Exercise
Every line in the listing below from the one with "Copyright © 2005-2026" through the one with "Alle Rechte vorbehalten." is to be reproduced exactly, both ends included; leave out the rest.

Data in this exercise

□ □ □ □ □ □ □

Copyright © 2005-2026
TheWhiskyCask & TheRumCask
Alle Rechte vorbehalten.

□ □ □ □ □ □ □

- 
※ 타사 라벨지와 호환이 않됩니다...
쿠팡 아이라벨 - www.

□ □ □ □ □ □ □

Your response
Copyright © 2005-2026
TheWhiskyCask & TheRumCask
Alle Rechte vorbehalten.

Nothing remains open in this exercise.